Planned Storage Prompt
[FOR FUTURE SESSION - DO NOT RUN TONIGHT]
You are conducting a comprehensive read-only investigation of all storage layers in the homelab. This is investigation only - do not modify any storage config, RAID config, filesystem state, or run any operation that could affect data integrity.
GOAL: Build a complete picture of storage architecture, health, and risks.
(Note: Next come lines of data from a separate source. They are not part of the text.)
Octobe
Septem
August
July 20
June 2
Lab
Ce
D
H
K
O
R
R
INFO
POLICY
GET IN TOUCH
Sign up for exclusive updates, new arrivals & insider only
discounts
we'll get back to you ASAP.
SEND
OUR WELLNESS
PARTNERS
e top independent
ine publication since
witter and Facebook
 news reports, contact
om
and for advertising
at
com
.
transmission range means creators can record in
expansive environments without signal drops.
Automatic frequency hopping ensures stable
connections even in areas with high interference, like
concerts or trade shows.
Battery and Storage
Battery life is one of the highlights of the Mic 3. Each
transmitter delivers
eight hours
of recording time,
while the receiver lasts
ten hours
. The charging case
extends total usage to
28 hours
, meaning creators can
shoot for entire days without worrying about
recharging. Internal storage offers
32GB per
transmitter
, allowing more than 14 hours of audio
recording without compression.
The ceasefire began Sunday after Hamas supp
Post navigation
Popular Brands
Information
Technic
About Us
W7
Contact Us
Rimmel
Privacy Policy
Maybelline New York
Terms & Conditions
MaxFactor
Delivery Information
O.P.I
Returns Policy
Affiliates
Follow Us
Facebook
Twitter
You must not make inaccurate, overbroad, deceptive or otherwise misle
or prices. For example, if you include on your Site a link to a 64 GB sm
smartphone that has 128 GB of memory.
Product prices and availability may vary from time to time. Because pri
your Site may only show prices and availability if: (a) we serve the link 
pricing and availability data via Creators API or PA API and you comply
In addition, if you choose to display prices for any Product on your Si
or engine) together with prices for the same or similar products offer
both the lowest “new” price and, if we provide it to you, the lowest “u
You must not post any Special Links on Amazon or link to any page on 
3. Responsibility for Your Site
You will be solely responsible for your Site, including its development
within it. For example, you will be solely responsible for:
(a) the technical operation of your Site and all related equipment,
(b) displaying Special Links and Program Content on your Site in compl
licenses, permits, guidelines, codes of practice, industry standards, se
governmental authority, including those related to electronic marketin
Output feeds into a separate decision-making session about storage improvements.
LAYER 1: Proxmox host local storage
- pvesm status (all configured storages and their states)
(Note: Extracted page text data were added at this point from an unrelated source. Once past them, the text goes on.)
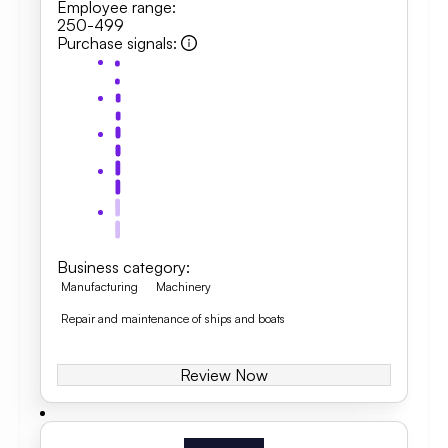
Employee range
:
250-499
Purchase signals
:
Business category
:
Manufacturing
Machinery
Repair and maintenance of ships and boats
Review Now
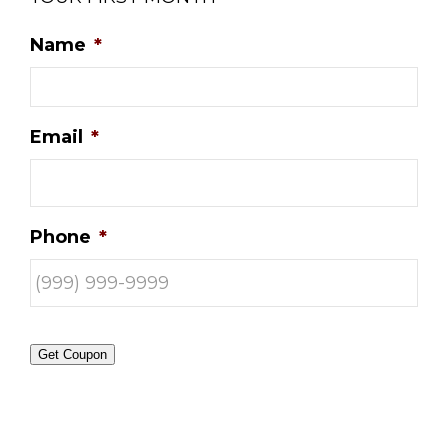
Name
*
Email
*
Phone
*
Get Coupon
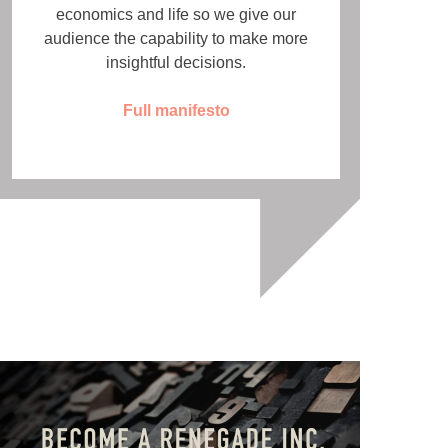
economics and life so we give our
audience the capability to make more
insightful decisions.
Full manifesto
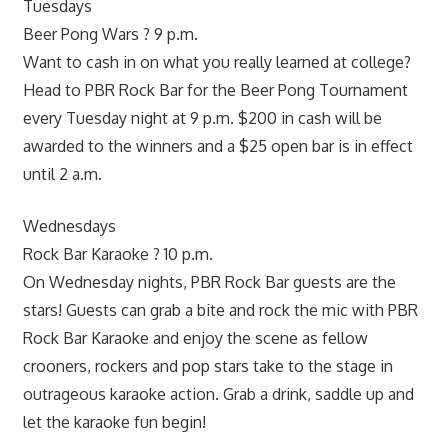
Tuesdays
Beer Pong Wars ? 9 p.m.
Want to cash in on what you really learned at college?
Head to PBR Rock Bar for the Beer Pong Tournament
every Tuesday night at 9 p.m. $200 in cash will be
awarded to the winners and a $25 open bar is in effect
until 2 a.m.
Wednesdays
Rock Bar Karaoke ? 10 p.m.
On Wednesday nights, PBR Rock Bar guests are the
stars! Guests can grab a bite and rock the mic with PBR
Rock Bar Karaoke and enjoy the scene as fellow
crooners, rockers and pop stars take to the stage in
outrageous karaoke action. Grab a drink, saddle up and
let the karaoke fun begin!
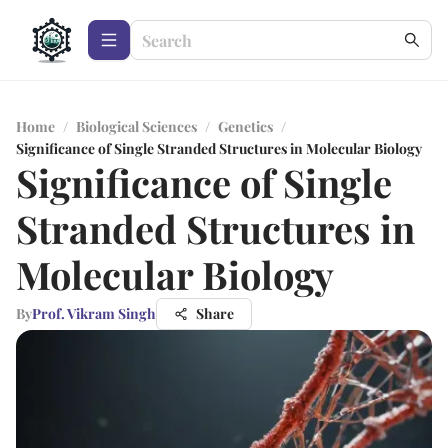
Home
/
Biological Sciences
/
Genetics
/
Significance of Single Stranded Structures in Molecular Biology
Significance of Single
Stranded Structures in
Molecular Biology
By
Prof. Vikram Singh
Share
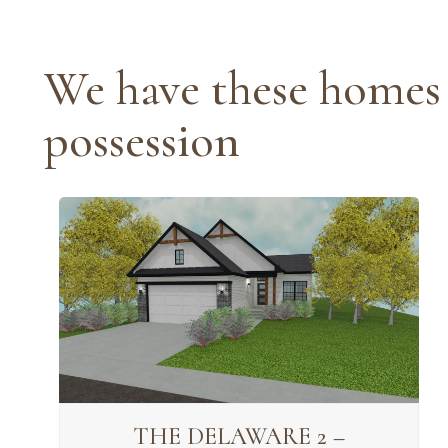
We have these homes 
possession
THE DELAWARE 2 –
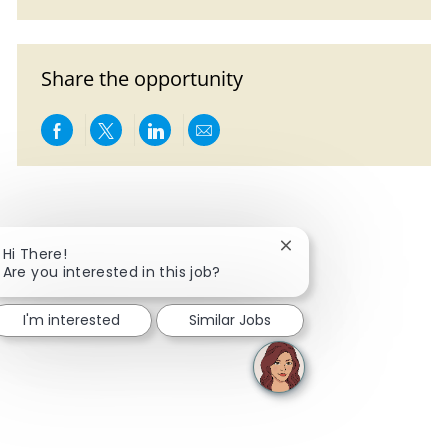
Share the opportunity
Share via Facebook
Share via twitter
Share via LinkedIn
Share via email
Close chatbot notificat
Hi There!
Are you interested in this job?
I'm interested
Similar Jobs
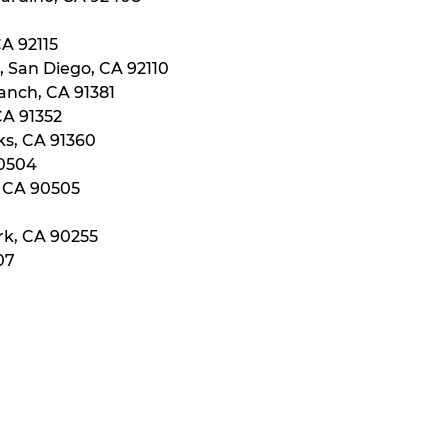
CA 92115
, San Diego, CA 92110
anch, CA 91381
CA 91352
ks, CA 91360
90504
, CA 90505
rk, CA 90255
07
- pvs / vgs / lvs (LVM structure)
- df -h (filesystem usage on host)
- lsblk -o NAME,SIZE,TYPE,FSTYPE,MOUNTPOINT,SERIAL,MODEL,WWN
- cat /proc/mdstat (any mdadm arrays on host)
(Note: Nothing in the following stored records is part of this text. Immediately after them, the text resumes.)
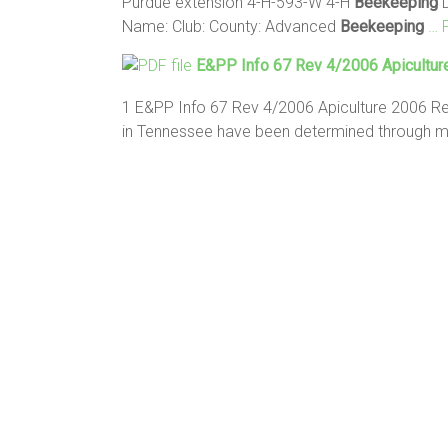
Purdue extension 4-H-593-W 4-H
Beekeeping
D
Name: Club: County: Advanced
Beekeeping
… 
E&PP Info 67 Rev 4/2006 Apicultur
1 E&PP Info 67 Rev 4/2006 Apiculture 2006
in Tennessee have been determined through 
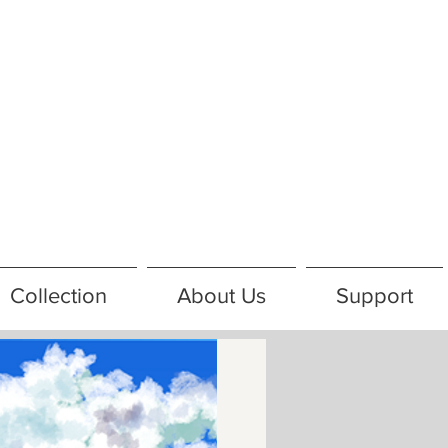
Collection
About Us
Support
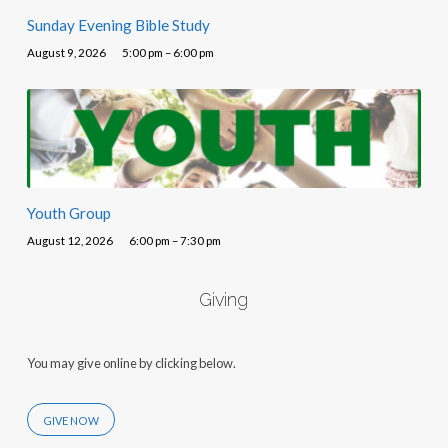
Sunday Evening Bible Study
August 9, 2026
5:00 pm – 6:00 pm
Youth Group
August 12, 2026
6:00 pm – 7:30 pm
Giving
You may give online by clicking below.
GIVE NOW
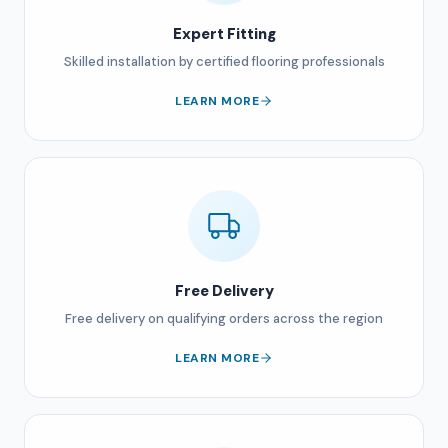
Expert Fitting
Skilled installation by certified flooring professionals
LEARN MORE
Free Delivery
Free delivery on qualifying orders across the region
LEARN MORE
- P410i RAID controller status via ssacli or hpssacli if installed:
- ssacli controller all show config detail
- Note: if ssacli not installed, skip - do not install tonight
- SMART data for each physical drive on the host:
- smartctl -a /dev/sdX for each drive
- Focus on: Reallocated_Sector_Ct, Power_On_Hours, Wear_Leveling_Count, Media_Wearout_Indicator
- The Crucial M4 SSDs (Bay 5-8) are 14 years old, special attention needed
- The EG0450 SAS HDDs (Bay 2-4) and SPCC SSD (Bay 1) - basic health check
LAYER 2: VM 189 homeNas internal storage (read-only via SSH to VM 189)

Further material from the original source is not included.